MN - Logo em seguida você comprou uma casa colonial em Parnaíba, fez uma restauração de alto nível e criou esse espetáculo. Fale um pouco desse projeto?

MC - Compramos a Casa de Santo Antônio, se bem me lembro em 2004 ou 2005. Em 2011 começamos a reforma. O projeto foi de um arquiteto amigo de Fortaleza, o Zé Porto e os acabamentos e a decoração projetados e executados pela minha mãe. Nosso objetivo era recriar, ao máximo, a percepção de uma viagem no tempo preservando o charme de outrora, mas com a inovação necessária ao conforto do presente. Planejamos que todos tivessem a mesma sensação de revisitar o passado, que vivenciam na beleza natural intocada do Delta que temos à nossa porta. Um jornalista amigo descreveu bem a nossa visão ao dizer “A Casa de Santo Antônio é sobre aventurar-se na natureza e repousar na história”.

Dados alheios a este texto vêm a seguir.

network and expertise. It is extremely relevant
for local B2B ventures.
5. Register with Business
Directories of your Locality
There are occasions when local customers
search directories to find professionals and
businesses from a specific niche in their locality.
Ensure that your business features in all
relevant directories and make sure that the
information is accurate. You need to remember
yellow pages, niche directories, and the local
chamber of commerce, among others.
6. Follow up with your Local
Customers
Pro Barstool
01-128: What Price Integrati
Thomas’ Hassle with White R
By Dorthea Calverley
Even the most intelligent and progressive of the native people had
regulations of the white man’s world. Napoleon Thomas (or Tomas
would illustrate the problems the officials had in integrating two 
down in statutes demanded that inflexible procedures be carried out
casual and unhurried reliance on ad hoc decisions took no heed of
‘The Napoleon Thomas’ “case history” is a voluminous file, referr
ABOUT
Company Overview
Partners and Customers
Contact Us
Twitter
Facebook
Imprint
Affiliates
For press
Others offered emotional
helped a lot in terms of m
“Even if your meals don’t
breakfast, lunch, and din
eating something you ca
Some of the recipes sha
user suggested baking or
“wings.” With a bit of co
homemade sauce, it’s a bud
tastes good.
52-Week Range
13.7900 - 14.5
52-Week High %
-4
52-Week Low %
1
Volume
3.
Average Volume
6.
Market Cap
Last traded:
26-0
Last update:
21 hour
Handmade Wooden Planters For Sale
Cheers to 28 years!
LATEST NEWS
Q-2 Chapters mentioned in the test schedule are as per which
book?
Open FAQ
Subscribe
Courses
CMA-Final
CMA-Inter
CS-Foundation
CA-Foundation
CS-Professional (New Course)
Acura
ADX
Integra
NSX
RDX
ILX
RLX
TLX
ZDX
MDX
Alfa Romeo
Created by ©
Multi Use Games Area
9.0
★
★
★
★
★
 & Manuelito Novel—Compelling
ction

MN - Qual o objetivo em Camocim?

MC - Começou como a casa de férias da família. Ali começamos a aprender a fazer hotelaria. Foi a minha estreia no mundo do turismo. Reconheço que é um atrevimento, nunca tendo trabalhado com hotelaria, mas eu queria muito poder estar mais tempo em Camocim e esta foi a forma que descobri de poder ficar aqui. Talvez por isso, os nossos projetos são mais casas, pois aquilo que temos para oferecer é o que sempre oferecemos nas nossas casas a quem nos visitava: interesse genuíno em bem receber e agradar.


MN - O que chamou mais atenção em Jericoacoara logo que você chegou?

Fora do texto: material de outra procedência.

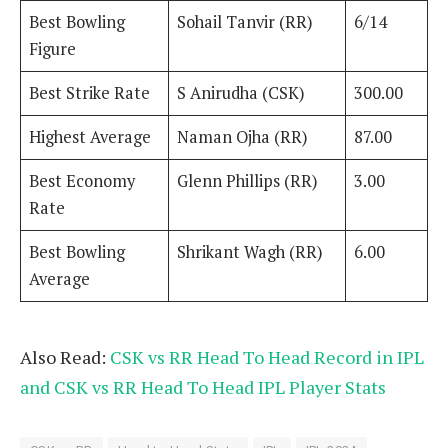
Best Bowling
Sohail Tanvir (RR)
6/14
Figure
Best Strike Rate
S Anirudha (CSK)
300.00
Highest Average
Naman Ojha (RR)
87.00
Best Economy
Glenn Phillips (RR)
3.00
Rate
Best Bowling
Shrikant Wagh (RR)
6.00
Average
Also Read:
CSK vs RR Head To Head Record in IPL
and CSK vs RR Head To Head IPL Player Stats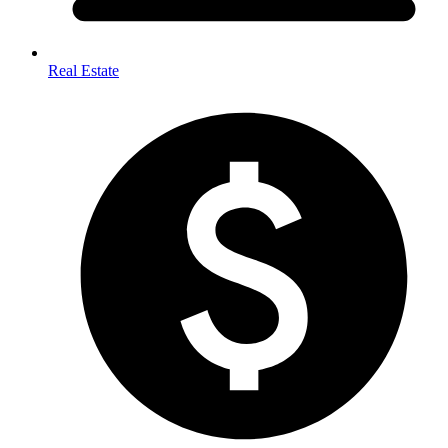
Real Estate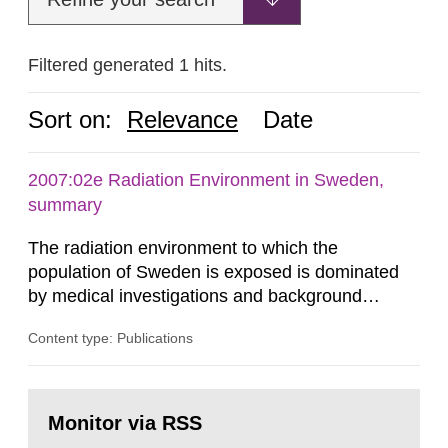
Filtered generated 1 hits.
Sort on:
Relevance
Date
2007:02e Radiation Environment in Sweden,
summary
The radiation environment to which the
population of Sweden is exposed is dominated
by medical investigations and background
radiation from the ground and building materials
Content type: Publications
in our houses. That is the conclusion of the first
general Swedish summary of environmental
monitoring data and dose calculations within the
Go
field of radiation. The report shows that people’s
to
Monitor via RSS
page:
behaviour in the form of...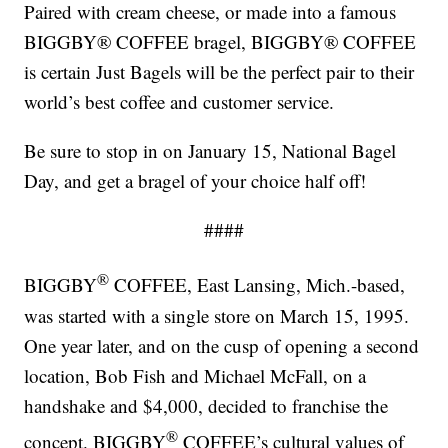
Paired with cream cheese, or made into a famous
BIGGBY® COFFEE bragel, BIGGBY® COFFEE
is certain Just Bagels will be the perfect pair to their
world’s best coffee and customer service.
Be sure to stop in on January 15, National Bagel
Day, and get a bragel of your choice half off!
####
®
BIGGBY
COFFEE, East Lansing, Mich.-based,
was started with a single store on March 15, 1995.
One year later, and on the cusp of opening a second
location, Bob Fish and Michael McFall, on a
handshake and $4,000, decided to franchise the
®
concept. BIGGBY
COFFEE’s cultural values of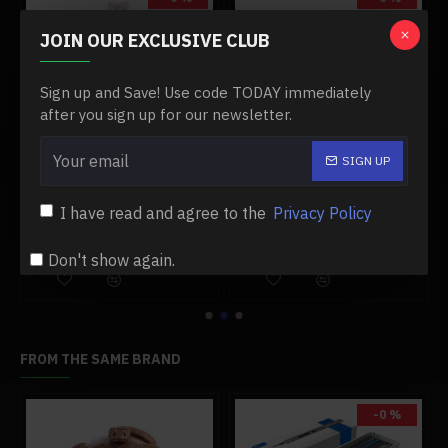
JOIN OUR EXCLUSIVE CLUB
Sign up and Save! Use code TODAY immediately
after you sign up for our newsletter.
SIGN UP
vehicle model a1
10ml glass alcohol lamp accessory for stirling engine model
12v 5w led bulb replacement bulb with wiring and clamp for stirling generator
$3.99
$8.99
$3.99
$8.99
I have read and agree to the
Privacy Policy
Add to Cart
Add to Cart
Don't show again.
FROM THE SAME BRAND
-0 %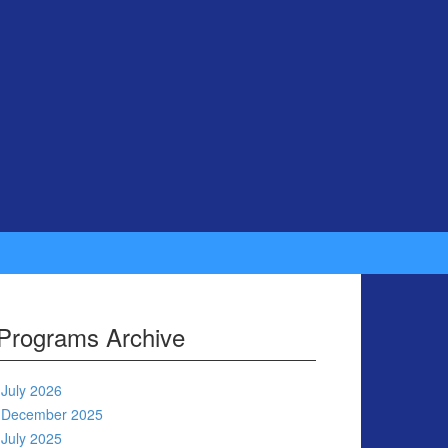
Programs Archive
July 2026
December 2025
July 2025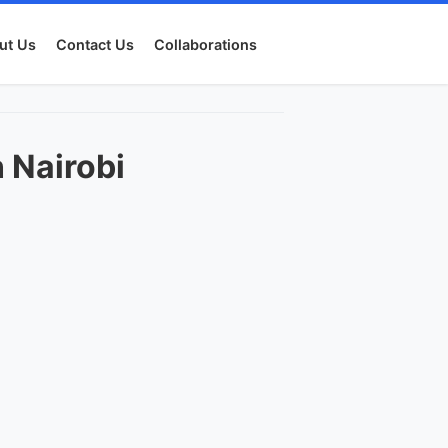
ut Us
Contact Us
Collaborations
 Nairobi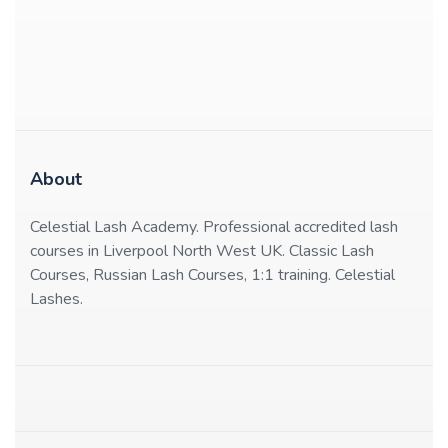
About
Celestial Lash Academy. Professional accredited lash
courses in Liverpool North West UK. Classic Lash
Courses, Russian Lash Courses, 1:1 training. Celestial
Lashes.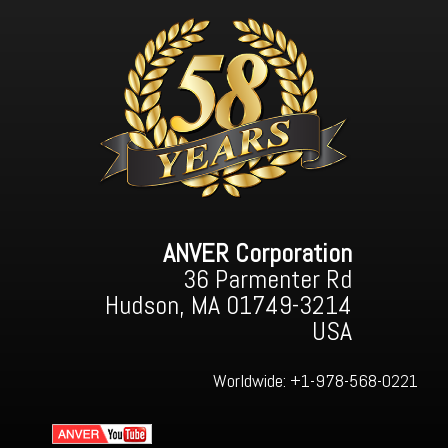
ANVER Corporation
36 Parmenter Rd
Hudson, MA 01749-3214
USA
Worldwide:
+1-978-568-0221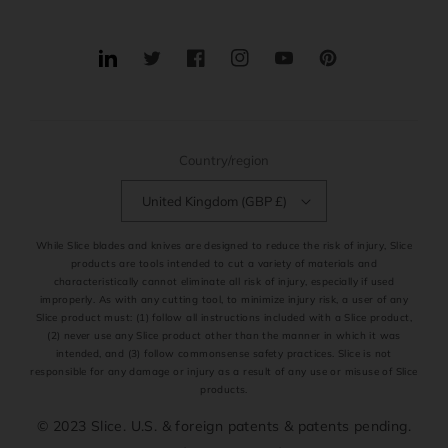
Translation
Twitter
Facebook
Instagram
YouTube
Pinterest
missing:
en.general.social.links.linkedin
Country/region
United Kingdom (GBP £)
While Slice blades and knives are designed to reduce the risk of injury, Slice
products are tools intended to cut a variety of materials and
characteristically cannot eliminate all risk of injury, especially if used
improperly. As with any cutting tool, to minimize injury risk, a user of any
Slice product must: (1) follow all instructions included with a Slice product,
(2) never use any Slice product other than the manner in which it was
intended, and (3) follow commonsense safety practices. Slice is not
responsible for any damage or injury as a result of any use or misuse of Slice
products.
© 2023 Slice. U.S. & foreign patents & patents pending.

MC - A primeira vez que fui a Jericoacoara há vinte e tantos anos atrás, cheguei já de noite a Jijoca, era inverno e chovia. Foi uma aventura descobrir a trilha para Jeri, entre dunas e lagoas. Apesar disso ou talvez por isso, a recordação que permanece é a emoção da aventura dessa noite e o êxtase da viagem provocado pelas belezas naturais, que encontrei no dia seguinte ao fazer as trilhas de Jeri até Camocim. A cidade de Jericoacoara, em si, não me chamou a atenção até porque em 1998 ou 1999 a oferta turística era quase inexistente ou bastante precária.


JMN - Você poderia relembrar como estava a estrutura turística dessa região quando você chegou ao Brasil pela primeira vez?

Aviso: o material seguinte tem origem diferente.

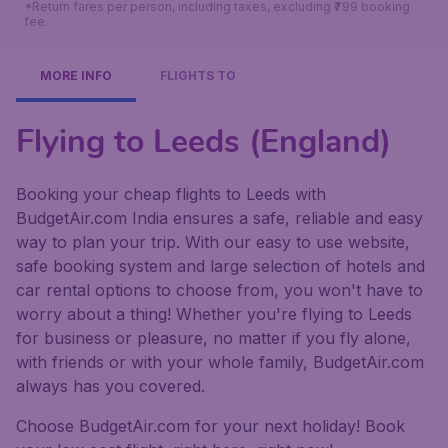
*Return fares per person, including taxes, excluding ₹799 booking
fee.
MORE INFO
FLIGHTS TO
Flying to Leeds (England)
Booking your cheap flights to Leeds with
BudgetAir.com India ensures a safe, reliable and easy
way to plan your trip. With our easy to use website,
safe booking system and large selection of hotels and
car rental options to choose from, you won't have to
worry about a thing! Whether you're flying to Leeds
for business or pleasure, no matter if you fly alone,
with friends or with your whole family, BudgetAir.com
always has you covered.
Choose BudgetAir.com for your next holiday! Book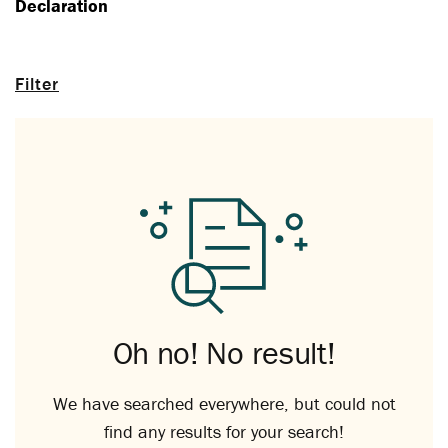
Declaration
Filter
Oh no! No result!
We have searched everywhere, but could not
find any results for your search!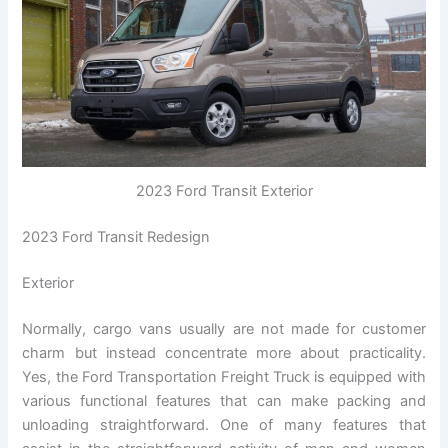
2023 Ford Transit Exterior
2023 Ford Transit Redesign
Exterior
Normally, cargo vans usually are not made for customer
charm but instead concentrate more about practicality.
Yes, the Ford Transportation Freight Truck is equipped with
various functional features that can make packing and
unloading straightforward. One of many features that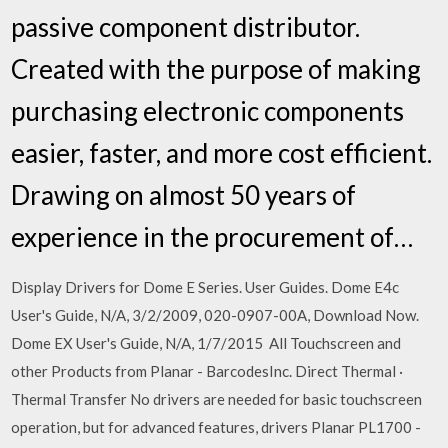
passive component distributor.
Created with the purpose of making
purchasing electronic components
easier, faster, and more cost efficient.
Drawing on almost 50 years of
experience in the procurement of…
Display Drivers for Dome E Series. User Guides. Dome E4c
User's Guide, N/A, 3/2/2009, 020-0907-00A, Download Now.
Dome EX User's Guide, N/A, 1/7/2015 All Touchscreen and
other Products from Planar - BarcodesInc. Direct Thermal ·
Thermal Transfer No drivers are needed for basic touchscreen
operation, but for advanced features, drivers Planar PL1700 -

MC - Conheço muito pouco do Brasil, porque gostei tanto dessa região nordestina que hoje é conhecida como Rota das Emoções, que raramente senti vontade de sair daqui. Lembro que as estradas eram muito precárias ou quase inexistentes em alguns trechos. O equipamento hoteleiro e os restaurantes eram muito poucos e não havendo procura, nunca se desenvolvia uma oferta e eu estranhava isso pois tinha viajado muito pela Europa, Estados Unidos, Austrália, Nova Zelândia e África e nunca tinha conhecido um local tão especial como a região da Rota das Emoções. A sensação aqui era de plenitude, de uma liberdade, leveza, calor e alegria humana como nunca tinha ainda conhecido.


Jornal Meio Norte - Fale um pouco de como você ouviu falar do Brasil pela primeira vez?

Mário Carvalho - Não me lembro de quando ouvi falar do Brasil pela primeira vez. Crescendo em Portugal, o Brasil é parte de nós, na música, nas aulas na escola, nos amigos que partem e chegam do Brasil como uma segunda casa, que muitas vezes acaba por se transformar na primeira.